Adrienne Rich figures rather prominently in the memoir I’m writing, and clearly this poem has lodged itself somewhere deep in my psyche. Here’s a site that lists comments from various writers and critics about Rich’s 1972 poem. Margaret Atwood said about it in the NYT Book Review:
“This quest–the quest for something beyond myths, for the truths about men and women, about the “I” and the “You,” the He and the She, or more generally (in the references to wars and persecutions of various kinds) about the powerless and the powerful–is presented throughout the book through a sharp, clear style and through metaphors which become their own myths. At their most successful the poems move like dreams, simultaneously revealing and alluding, disguising and concealing. The truth, it seems, is not just what you find when you open a door: it is itself a door, which the poet is always on the verge of going through.”
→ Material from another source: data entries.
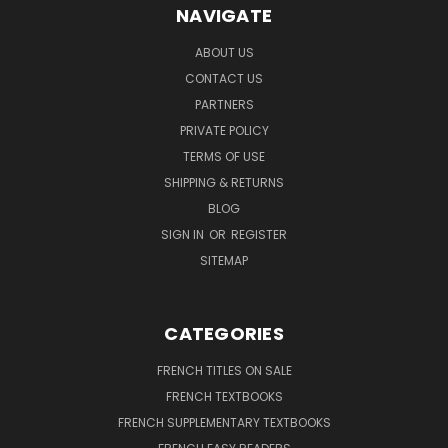
NAVIGATE
ABOUT US
CONTACT US
PARTNERS
PRIVATE POLICY
TERMS OF USE
SHIPPING & RETURNS
BLOG
SIGN IN
OR
REGISTER
SITEMAP
CATEGORIES
FRENCH TITLES ON SALE
FRENCH TEXTBOOKS
FRENCH SUPPLEMENTARY TEXTBOOKS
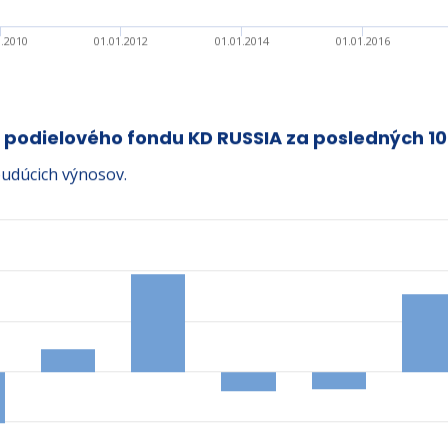
1.2010
01.01.2012
01.01.2014
01.01.2016
 podielového fondu KD RUSSIA za posledných 10
udúcich výnosov.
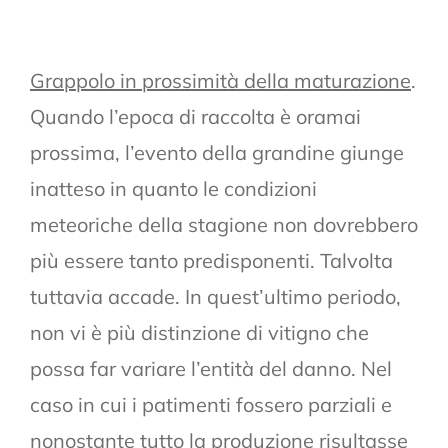
Grappolo in prossimità della maturazione
.
Quando l’epoca di raccolta è oramai
prossima, l’evento della grandine giunge
inatteso in quanto le condizioni
meteoriche della stagione non dovrebbero
più essere tanto predisponenti. Talvolta
tuttavia accade. In quest’ultimo periodo,
non vi è più distinzione di vitigno che
possa far variare l’entità del danno. Nel
caso in cui i patimenti fossero parziali e
nonostante tutto la produzione risultasse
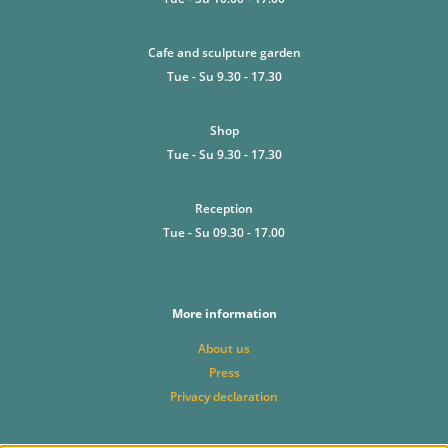
Cafe and sculpture garden
Tue - Su 9.30 - 17.30
Shop
Tue - Su 9.30 - 17.30
Reception
Tue - Su 09.30 - 17.00
More information
About us
Press
Privacy declaration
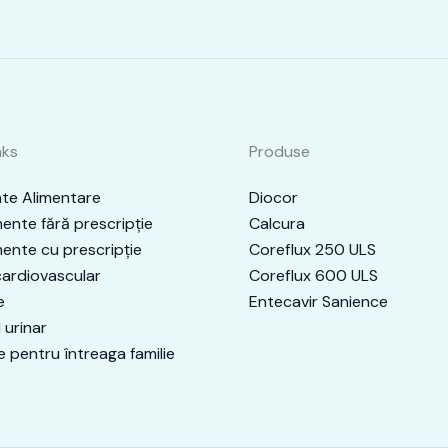
nks
Produse
te Alimentare
Diocor
nte fără prescripţie
Calcura
nte cu prescripţie
Coreflux 250 ULS
ardiovascular
Coreflux 600 ULS
e
Entecavir Sanience
 urinar
e pentru întreaga familie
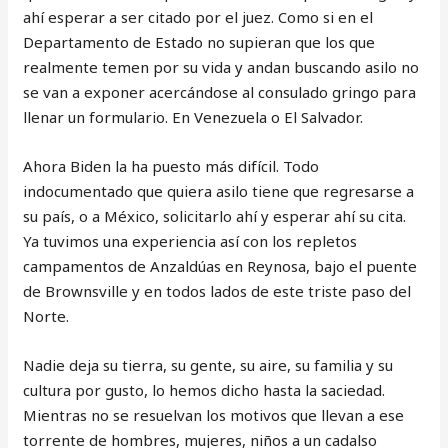
ahí esperar a ser citado por el juez. Como si en el
Departamento de Estado no supieran que los que
realmente temen por su vida y andan buscando asilo no
se van a exponer acercándose al consulado gringo para
llenar un formulario. En Venezuela o El Salvador.
Ahora Biden la ha puesto más difícil. Todo
indocumentado que quiera asilo tiene que regresarse a
su país, o a México, solicitarlo ahí y esperar ahí su cita.
Ya tuvimos una experiencia así con los repletos
campamentos de Anzaldúas en Reynosa, bajo el puente
de Brownsville y en todos lados de este triste paso del
Norte.
Nadie deja su tierra, su gente, su aire, su familia y su
cultura por gusto, lo hemos dicho hasta la saciedad.
Mientras no se resuelvan los motivos que llevan a ese
torrente de hombres, mujeres, niños a un cadalso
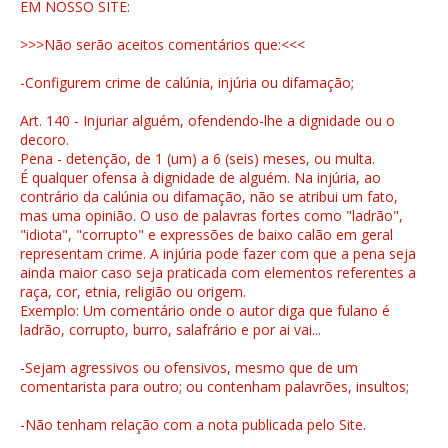
EM NOSSO SITE:
>>>Não serão aceitos comentários que:<<<
-Configurem crime de calúnia, injúria ou difamação;
Art. 140 - Injuriar alguém, ofendendo-lhe a dignidade ou o
decoro.
Pena - detenção, de 1 (um) a 6 (seis) meses, ou multa.
É qualquer ofensa à dignidade de alguém. Na injúria, ao
contrário da calúnia ou difamação, não se atribui um fato,
mas uma opinião. O uso de palavras fortes como "ladrão",
"idiota", "corrupto" e expressões de baixo calão em geral
representam crime. A injúria pode fazer com que a pena seja
ainda maior caso seja praticada com elementos referentes a
raça, cor, etnia, religião ou origem.
Exemplo: Um comentário onde o autor diga que fulano é
ladrão, corrupto, burro, salafrário e por ai vai...
-Sejam agressivos ou ofensivos, mesmo que de um
comentarista para outro; ou contenham palavrões, insultos;
-Não tenham relação com a nota publicada pelo Site.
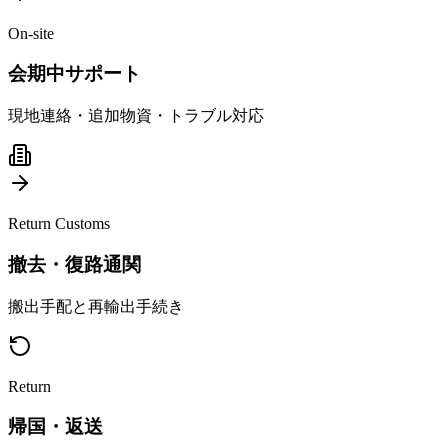
On-site
会期中サポート
現地連絡・追加物資・トラブル対応
Return Customs
撤去・復路通関
搬出手配と再輸出手続き
Return
帰国・返送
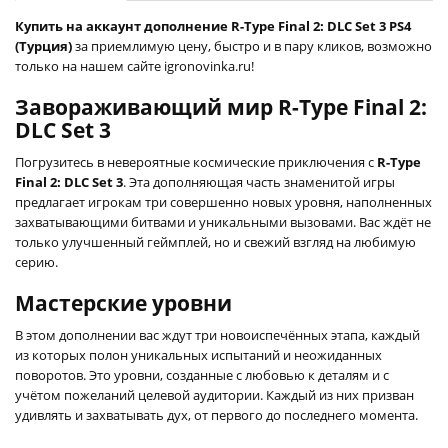
Купить на аккаунт дополнение R-Type Final 2: DLC Set 3 PS4
(Турция)
за приемлимую цену, быстро и в пару кликов, возможно
только на нашем сайте igronovinka.ru!
Завораживающий мир R-Type Final 2:
DLC Set 3
Погрузитесь в невероятные космические приключения с
R-Type
Final 2: DLC Set 3
. Эта дополняющая часть знаменитой игры
предлагает игрокам три совершенно новых уровня, наполненных
захватывающими битвами и уникальными вызовами. Вас ждёт не
только улучшенный геймплей, но и свежий взгляд на любимую
серию.
Мастерские уровни
В этом дополнении вас ждут три новоиспечённых этапа, каждый
из которых полон уникальных испытаний и неожиданных
поворотов. Это уровни, созданные с любовью к деталям и с
учётом пожеланий целевой аудитории. Каждый из них призван
удивлять и захватывать дух, от первого до последнего момента.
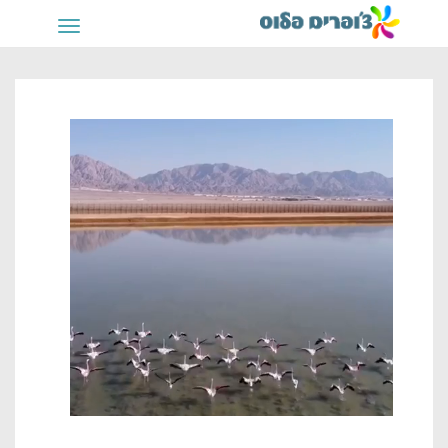
תפריט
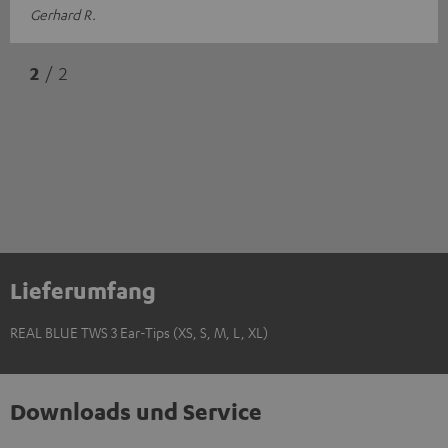
Gerhard R.
2
/ 2
Lieferumfang
REAL BLUE TWS 3 Ear-Tips (XS, S, M, L, XL)
Downloads und Service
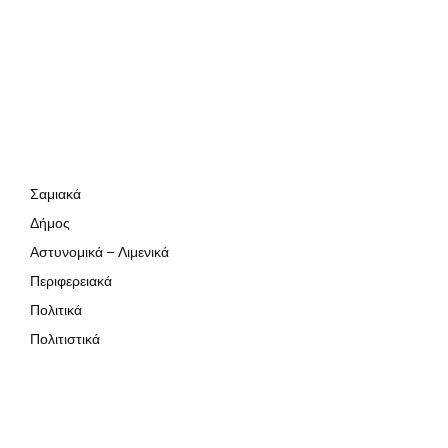
Σαμιακά
Δήμος
Αστυνομικά – Λιμενικά
Περιφερειακά
Πολιτικά
Πολιτιστικά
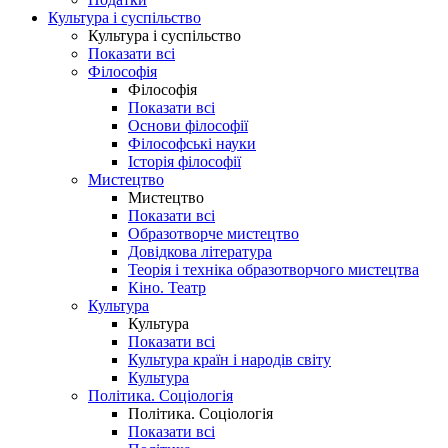
Культура і суспільство
Культура і суспільство
Показати всі
Філософія
Філософія
Показати всі
Основи філософії
Філософські науки
Історія філософії
Мистецтво
Мистецтво
Показати всі
Образотворче мистецтво
Довідкова література
Теорія і техніка образотворчого мистецтва
Кіно. Театр
Культура
Культура
Показати всі
Культура країн і народів світу
Культура
Політика. Соціологія
Політика. Соціологія
Показати всі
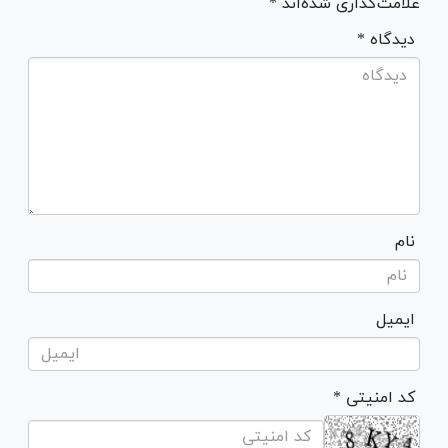
علامت‌گذاری شده‌اند *
* دیدگاه
نام
ایمیل
* کد امنیتی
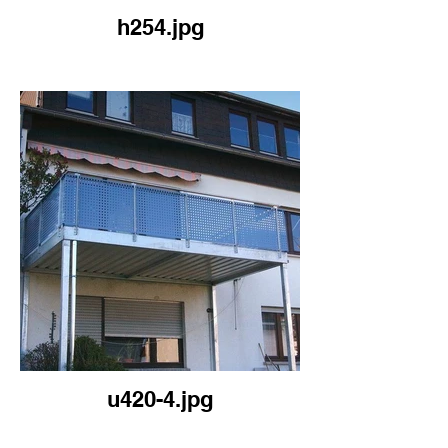
h254.jpg
u420-4.jpg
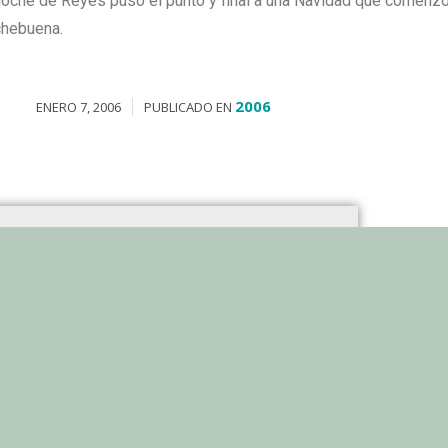
noche de Reyes puso el punto y final a una Navidad que comenzó
chebuena.
2006
ENERO 7, 2006
PUBLICADO EN
GA reanuda las obras de la carretera
Laguna de Bezas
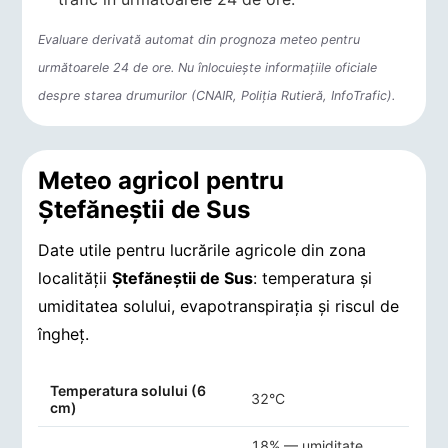
Evaluare derivată automat din prognoza meteo pentru
următoarele 24 de ore. Nu înlocuiește informațiile oficiale
despre starea drumurilor (CNAIR, Poliția Rutieră, InfoTrafic).
Meteo agricol pentru
Ştefăneştii de Sus
Date utile pentru lucrările agricole din zona
localității
Ştefăneştii de Sus
: temperatura și
umiditatea solului, evapotranspirația și riscul de
îngheț.
Indicatori agro-meteorologici pentru Ştefăneştii de Sus
Temperatura solului (6
32°C
cm)
18% — umiditate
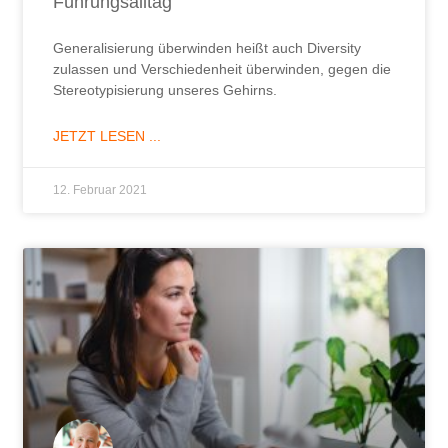
Führungsalltag
Generalisierung überwinden heißt auch Diversity
zulassen und Verschiedenheit überwinden, gegen die
Stereotypisierung unseres Gehirns.
JETZT LESEN ...
12. Februar 2021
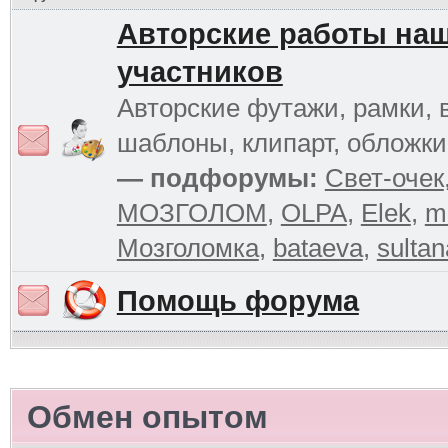
Авторские работы на
участников
Авторские футажи, рамки, 
шаблоны, клипарт, обложк
— подфорумы:
Свет-очек
МОЗГОЛОМ
,
OLPA
,
Elek
,
m
Мозголомка
,
bataeva
,
sultan
Помощь форума
Обмен опытом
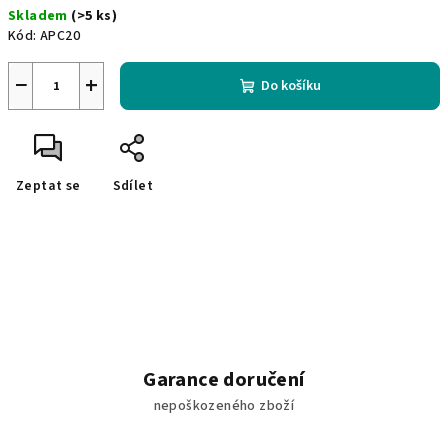
Skladem
(>5 ks)
cena:
Kód:
APC20
−
+
Do košíku
Zeptat se
Sdílet
Garance doručení
nepoškozeného zboží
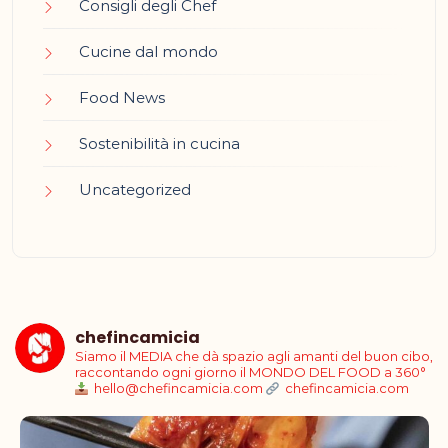
Consigli degli Chef
Cucine dal mondo
Food News
Sostenibilità in cucina
Uncategorized
chefincamicia
Siamo il MEDIA che dà spazio agli amanti del buon cibo,
raccontando ogni giorno il MONDO DEL FOOD a 360°
hello@chefincamicia.com
chefincamicia.com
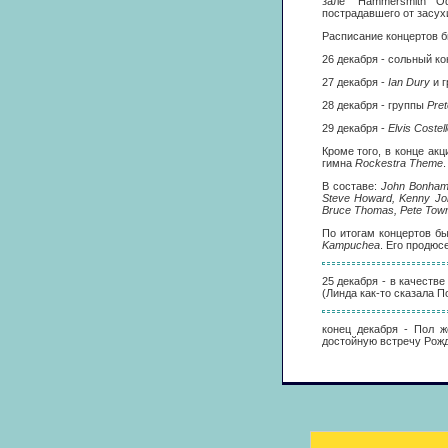
зале "Hammersmith O
пострадавшего от засух
Расписание концертов б
26 декабря - сольный к
27 декабря -
Ian Dury
и г
28 декабря - группы
Pre
29 декабря -
Elvis Costell
Кроме того, в конце ак
гимна
Rockestra Theme
.
В составе:
John Bonham,
Steve Howard, Kenny Jon
Bruce Thomas, Pete Tow
По итогам концертов б
Kampuchea
. Его продюс
25 декабря - в качеств
(Линда как-то сказала П
конец декабря - Пол ж
достойную встречу Рож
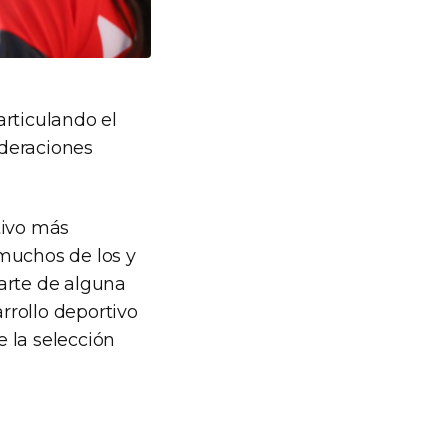
articulando el
ederaciones
tivo más
muchos de los y
arte de alguna
rrollo deportivo
e la selección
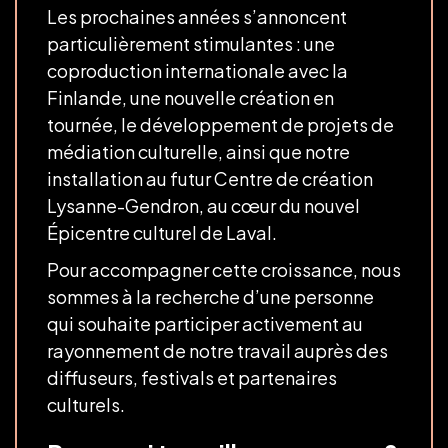
Les prochaines années s’annoncent
particulièrement stimulantes : une
coproduction internationale avec la
Finlande, une nouvelle création en
tournée, le développement de projets de
médiation culturelle, ainsi que notre
installation au futur Centre de création
Lysanne-Gendron, au cœur du nouvel
Épicentre culturel de Laval.
Pour accompagner cette croissance, nous
sommes à la recherche d’une personne
qui souhaite participer activement au
rayonnement de notre travail auprès des
diffuseurs, festivals et partenaires
culturels.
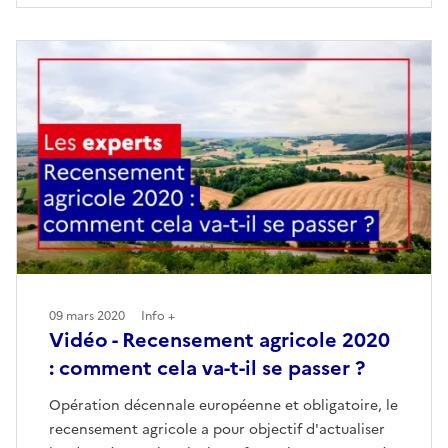
09 mars 2020
Info +
Vidéo - Recensement agricole 2020
: comment cela va-t-il se passer ?
Opération décennale européenne et obligatoire, le
recensement agricole a pour objectif d'actualiser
I won’t say any more about what I’m working on. I often feel like blogging is a kind of “spilling my seed,” a dispersal of my thoughts before they’re fully formed. Kinda like that puddle of ink in the last post.
Hey, are there any readers in the Twin Cities who might be interested in earning a few bucks to look up a Star Tribune article for me at the library on microfilm? Contact me here!
Thanks to everyone for all the discussion on the last post about Prop 8 and Haiti. I’m sorry I’ve been so absent. I’ve been lost in my own subterranean murk and it’s hard to surface.
I had this dream the other night that I was in a cave full of water. I had a wetsuit on, and I was adjusting my mask because I knew that I had to dive down into the water and swim underneath this big ledge. When I surfaced on the other side, I’d be out under the open sky. Some other people had already successfully done it. But I was really anxious. It was scary to dive down there without really being able to see the way out—I just had to trust that I’d find it. I was having a really hard time psyching myself up. Finally, I got my mask sealed tightly around my face and was about to jump when…I woke up.
I drew you this picture of it. Then I ran upstairs to get my ink wash, to shade the drawing, and on my way back into the office I dropped all five of my jars of watered down ink on the floor.